Below are the entries. Print only the lines starting at the one with "В конце каждого года Юй брала отпуск и на" and ending at the one with "療 (心理療法・カウンセリング・サイコセラピ", exactly, with no pictures.

[Start of section]

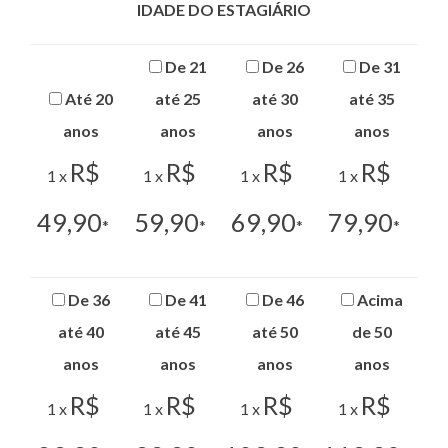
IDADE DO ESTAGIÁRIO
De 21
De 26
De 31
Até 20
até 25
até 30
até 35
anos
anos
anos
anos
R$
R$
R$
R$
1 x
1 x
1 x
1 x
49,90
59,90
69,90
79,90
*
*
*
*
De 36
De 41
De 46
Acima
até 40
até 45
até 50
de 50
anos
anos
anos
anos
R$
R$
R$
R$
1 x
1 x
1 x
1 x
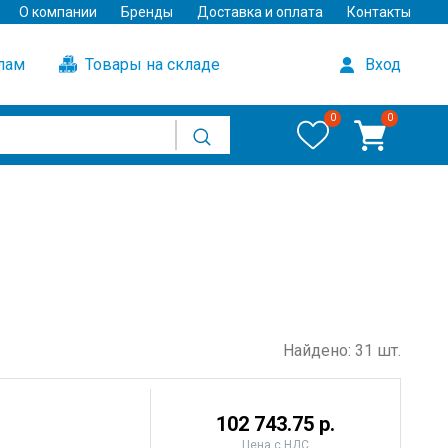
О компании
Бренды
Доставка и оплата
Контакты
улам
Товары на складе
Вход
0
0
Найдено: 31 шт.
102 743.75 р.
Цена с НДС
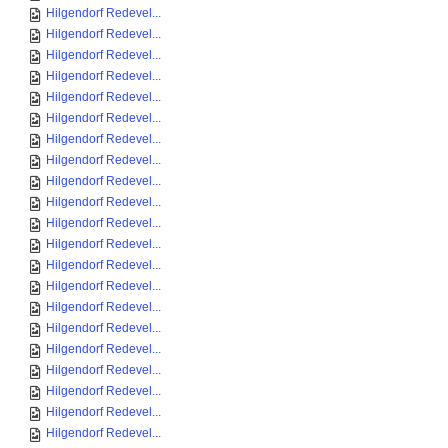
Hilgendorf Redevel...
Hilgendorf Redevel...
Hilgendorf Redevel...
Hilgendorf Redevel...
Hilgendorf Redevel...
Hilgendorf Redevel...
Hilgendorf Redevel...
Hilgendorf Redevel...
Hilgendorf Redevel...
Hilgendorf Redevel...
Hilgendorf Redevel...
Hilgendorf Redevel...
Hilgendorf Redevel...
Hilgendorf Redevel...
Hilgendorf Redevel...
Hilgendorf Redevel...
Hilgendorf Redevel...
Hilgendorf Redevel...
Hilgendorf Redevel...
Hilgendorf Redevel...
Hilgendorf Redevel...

[End of section]
[Start of section]

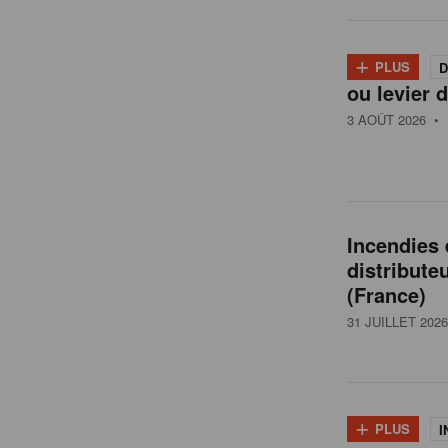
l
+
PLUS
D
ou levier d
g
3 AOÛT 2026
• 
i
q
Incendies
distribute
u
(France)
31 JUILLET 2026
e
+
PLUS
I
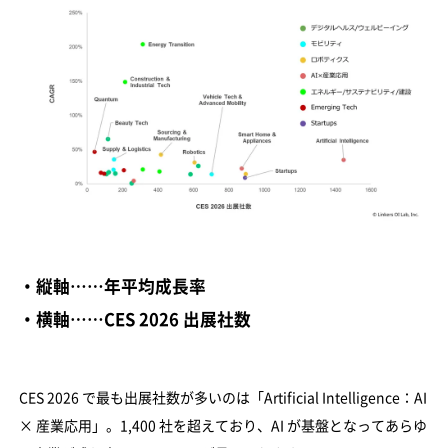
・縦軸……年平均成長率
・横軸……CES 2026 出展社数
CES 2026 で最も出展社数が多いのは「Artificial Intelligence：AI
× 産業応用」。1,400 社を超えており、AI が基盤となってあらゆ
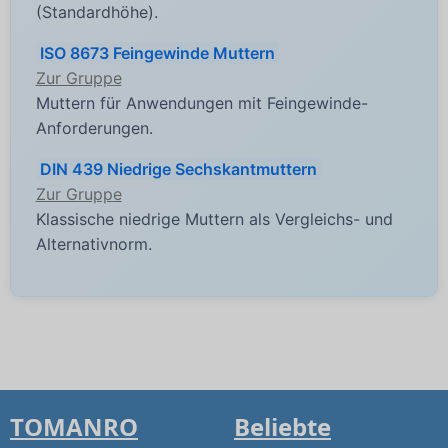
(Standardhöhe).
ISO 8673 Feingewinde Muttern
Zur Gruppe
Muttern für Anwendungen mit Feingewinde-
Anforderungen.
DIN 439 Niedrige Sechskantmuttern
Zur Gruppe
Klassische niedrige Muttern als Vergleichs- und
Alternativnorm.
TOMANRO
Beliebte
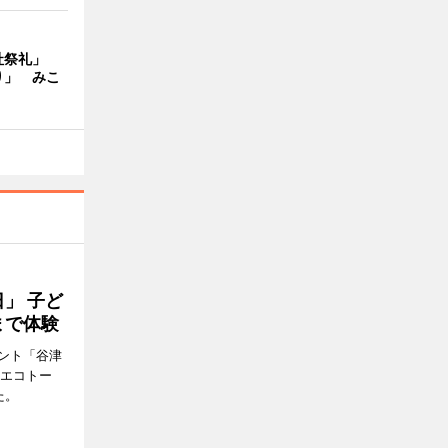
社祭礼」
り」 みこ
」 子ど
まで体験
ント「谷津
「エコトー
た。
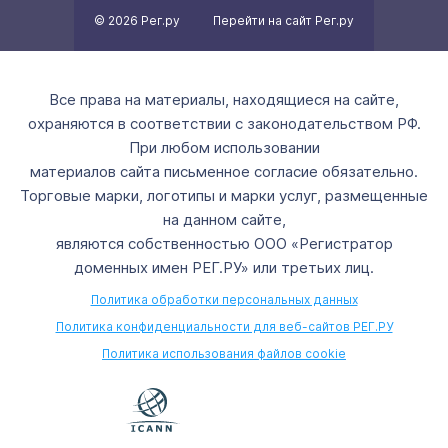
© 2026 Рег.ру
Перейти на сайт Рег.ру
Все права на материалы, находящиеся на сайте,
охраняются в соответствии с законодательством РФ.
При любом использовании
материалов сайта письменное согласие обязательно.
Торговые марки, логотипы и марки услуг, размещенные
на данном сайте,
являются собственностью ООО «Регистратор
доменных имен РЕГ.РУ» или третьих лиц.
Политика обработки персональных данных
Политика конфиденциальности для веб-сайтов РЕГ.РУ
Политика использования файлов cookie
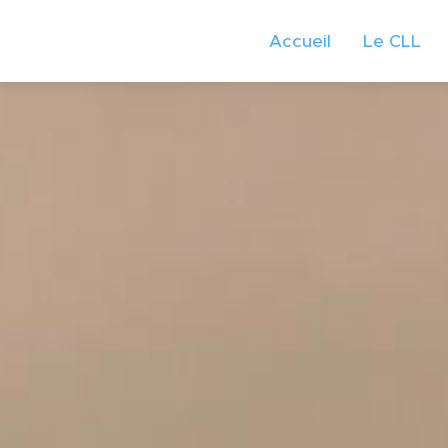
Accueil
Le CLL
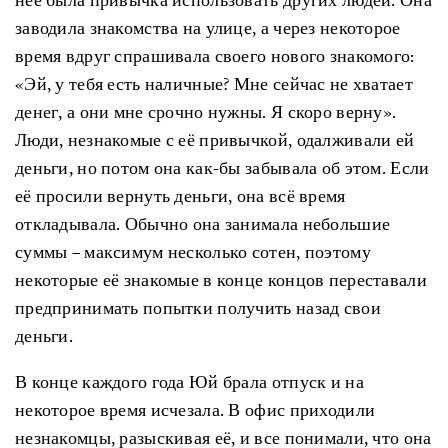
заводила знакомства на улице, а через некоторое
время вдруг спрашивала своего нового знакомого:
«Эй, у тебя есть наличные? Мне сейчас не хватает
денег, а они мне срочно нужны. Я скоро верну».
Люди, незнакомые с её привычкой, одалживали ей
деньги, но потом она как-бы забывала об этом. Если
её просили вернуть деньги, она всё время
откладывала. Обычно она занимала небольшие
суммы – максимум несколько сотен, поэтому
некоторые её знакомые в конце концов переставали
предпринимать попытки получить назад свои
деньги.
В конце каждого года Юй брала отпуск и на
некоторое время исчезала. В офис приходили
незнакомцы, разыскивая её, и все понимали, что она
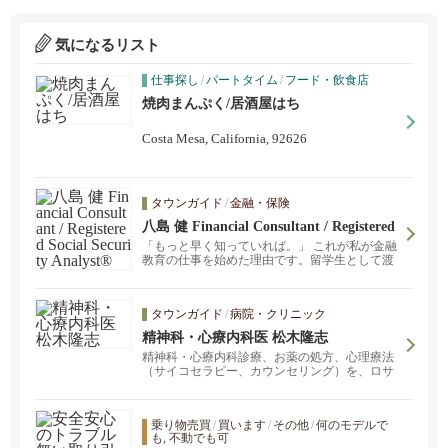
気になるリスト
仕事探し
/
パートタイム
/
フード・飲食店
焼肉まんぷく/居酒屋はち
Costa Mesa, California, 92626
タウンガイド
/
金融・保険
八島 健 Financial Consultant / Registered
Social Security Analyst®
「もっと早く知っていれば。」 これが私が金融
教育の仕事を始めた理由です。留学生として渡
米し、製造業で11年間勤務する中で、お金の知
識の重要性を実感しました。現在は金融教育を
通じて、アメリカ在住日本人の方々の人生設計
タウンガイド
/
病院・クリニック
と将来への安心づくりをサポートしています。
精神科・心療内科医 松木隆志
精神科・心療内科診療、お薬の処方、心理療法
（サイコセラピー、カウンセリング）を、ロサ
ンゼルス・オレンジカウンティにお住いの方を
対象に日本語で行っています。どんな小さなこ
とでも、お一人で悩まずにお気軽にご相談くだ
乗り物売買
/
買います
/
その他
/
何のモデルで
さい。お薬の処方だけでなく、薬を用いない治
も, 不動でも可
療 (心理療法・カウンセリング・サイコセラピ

[End of section]

Task result:
В конце каждого года Юй брала отпуск и на
некоторое время исчезала. В офис приходили
незнакомцы, разыскивая её, и все понимали, что она
気になるリスト
仕事探し
/
パートタイム
/
フード・飲食店
焼肉まんぷく/居酒屋はち
Costa Mesa, California, 92626
タウンガイド
/
金融・保険
八島 健 Financial Consultant / Registered
Social Security Analyst®
「もっと早く知っていれば。」 これが私が金融
教育の仕事を始めた理由です。留学生として渡
米し、製造業で11年間勤務する中で、お金の知
識の重要性を実感しました。現在は金融教育を
通じて、アメリカ在住日本人の方々の人生設計
タウンガイド
/
病院・クリニック
と将来への安心づくりをサポートしています。
精神科・心療内科医 松木隆志
精神科・心療内科診療、お薬の処方、心理療法
（サイコセラピー、カウンセリング）を、ロサ
ンゼルス・オレンジカウンティにお住いの方を
対象に日本語で行っています。どんな小さなこ
とでも、お一人で悩まずにお気軽にご相談くだ
乗り物売買
/
買います
/
その他
/
何のモデルで
さい。お薬の処方だけでなく、薬を用いない治
も, 不動でも可
療 (心理療法・カウンセリング・サイコセラピ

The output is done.